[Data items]

****

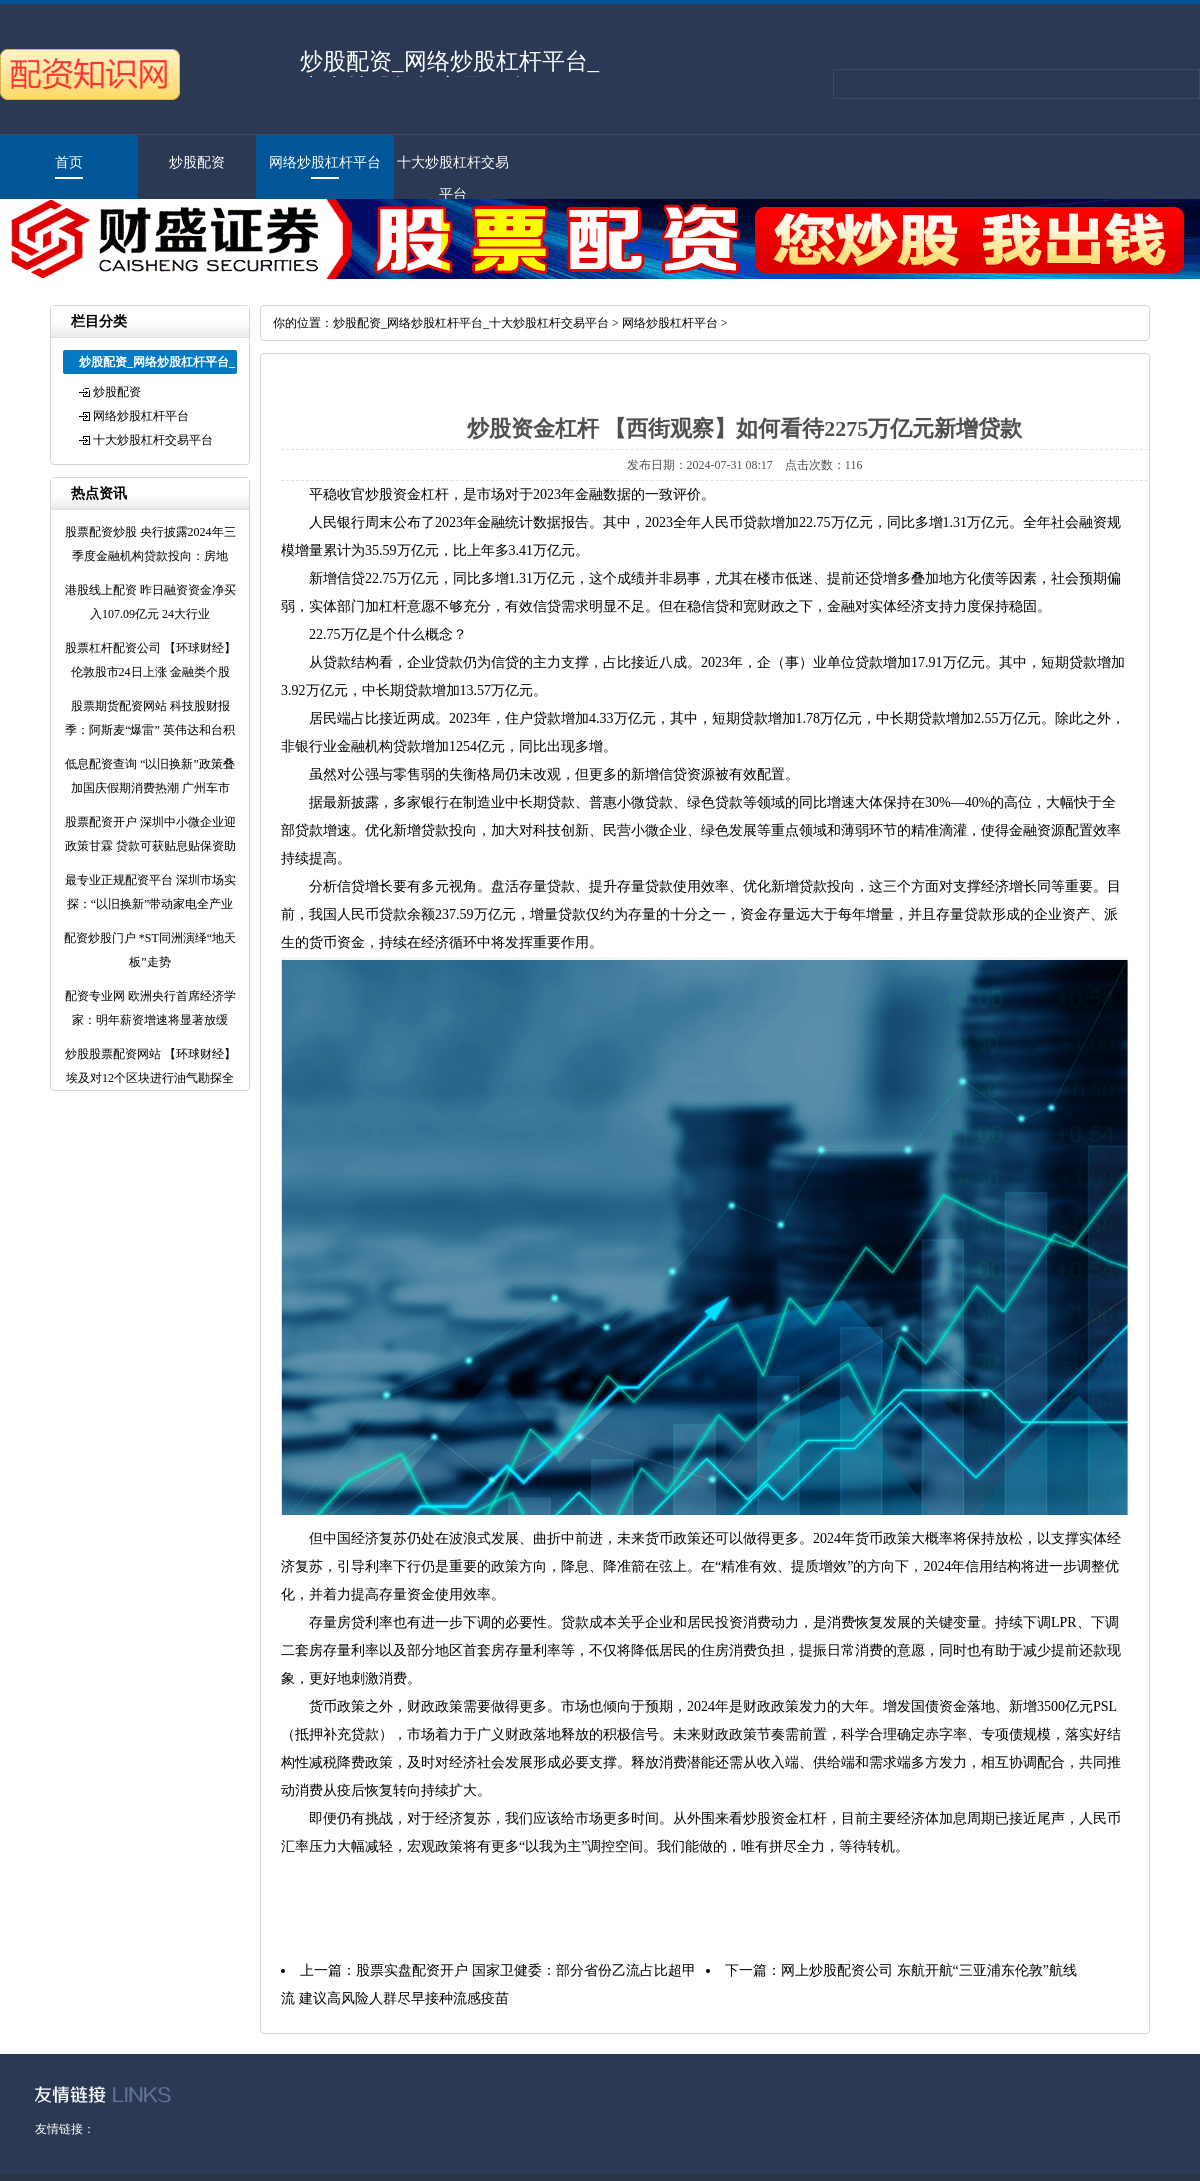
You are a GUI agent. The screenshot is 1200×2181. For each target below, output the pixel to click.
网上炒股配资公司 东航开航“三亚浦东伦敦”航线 (929, 1970)
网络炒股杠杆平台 (325, 162)
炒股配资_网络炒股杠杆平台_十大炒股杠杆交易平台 (471, 323)
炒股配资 (197, 162)
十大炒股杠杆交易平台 (153, 440)
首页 (69, 162)
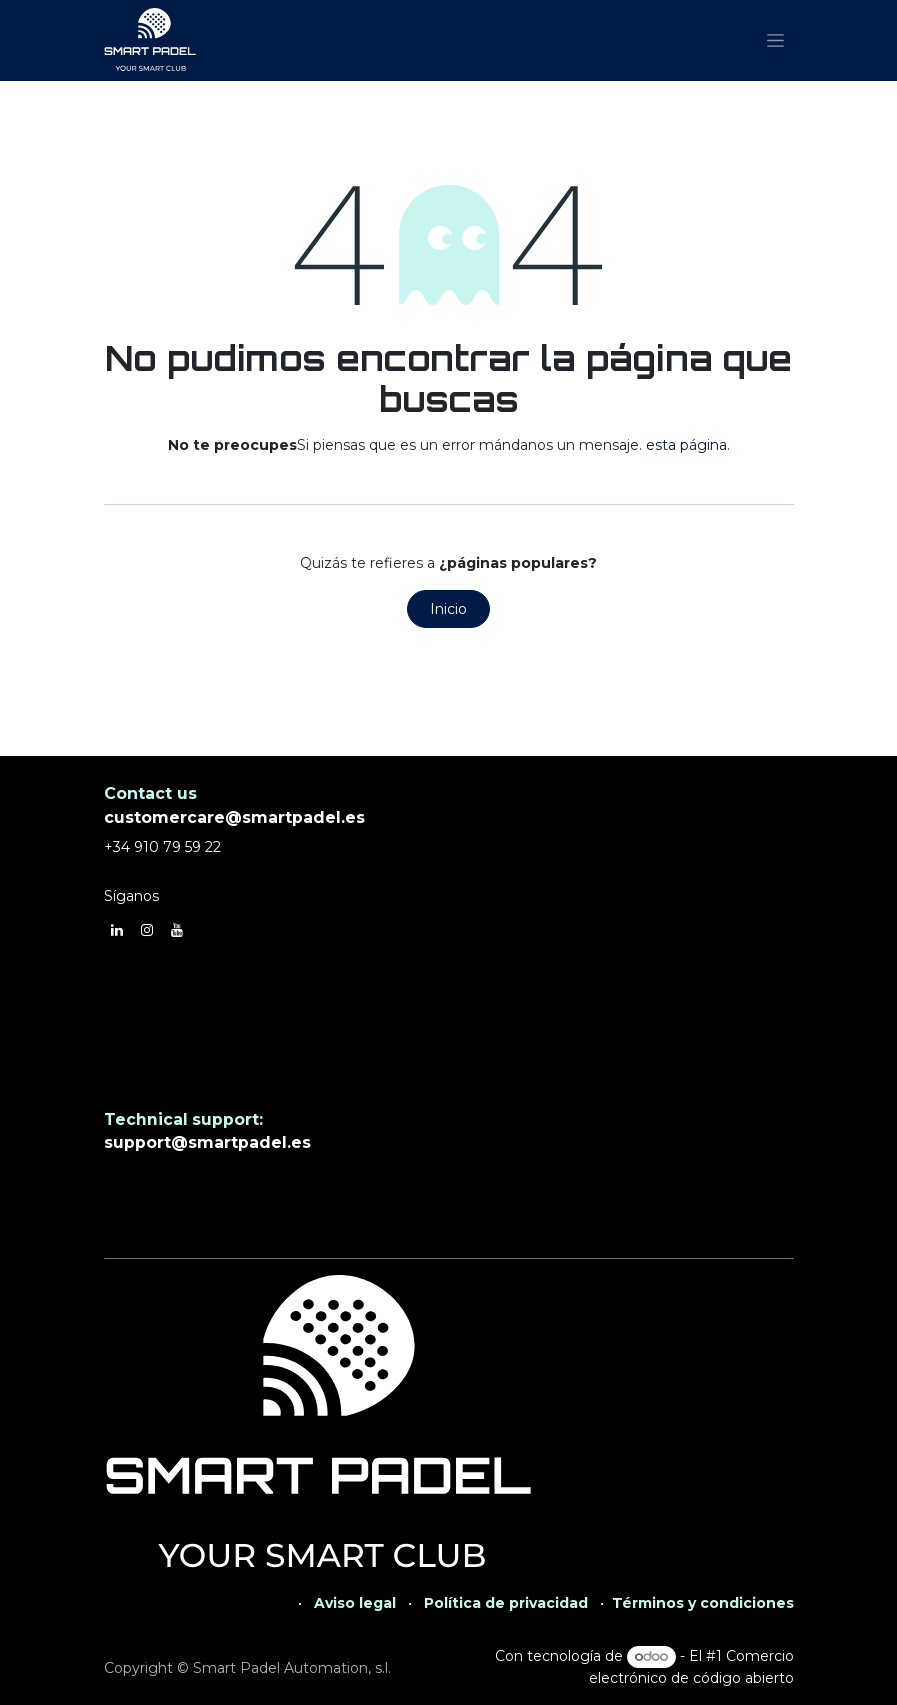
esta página (686, 445)
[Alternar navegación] (775, 41)
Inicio (448, 609)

****

§ **Work instruction**: Verbatim reproduction of every entry is needed, with the images left out.

§ **Solution for this task**:
You are a GUI agent. The screenshot is 1200×2181. For each target below, output the pixel to click.
网上炒股配资公司 东航开航“三亚浦东伦敦”航线 (929, 1970)
网络炒股杠杆平台 (325, 162)
炒股配资_网络炒股杠杆平台_十大炒股杠杆交易平台 (471, 323)
炒股配资 (197, 162)
十大炒股杠杆交易平台 (153, 440)
首页 (69, 162)
esta página (686, 445)
[Alternar navegación] (775, 41)
Inicio (448, 609)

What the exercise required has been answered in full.